(What you will do) Only the text of the records, copied exactly, is wanted; no pictures.
BEGIN Data supplied
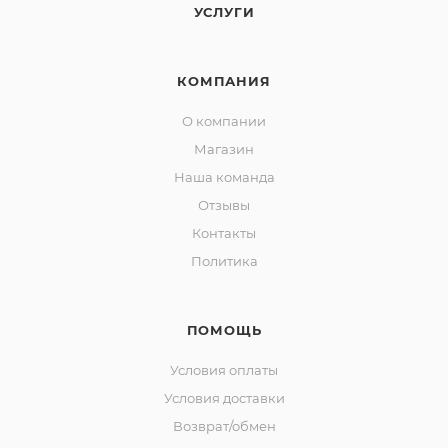
УСЛУГИ
КОМПАНИЯ
О компании
Магазин
Наша команда
Отзывы
Контакты
Политика
ПОМОЩЬ
Условия оплаты
Условия доставки
Возврат/обмен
END Data supplied
(Exercise solution)
УСЛУГИ
КОМПАНИЯ
О компании
Магазин
Наша команда
Отзывы
Контакты
Политика
ПОМОЩЬ
Условия оплаты
Условия доставки
Возврат/обмен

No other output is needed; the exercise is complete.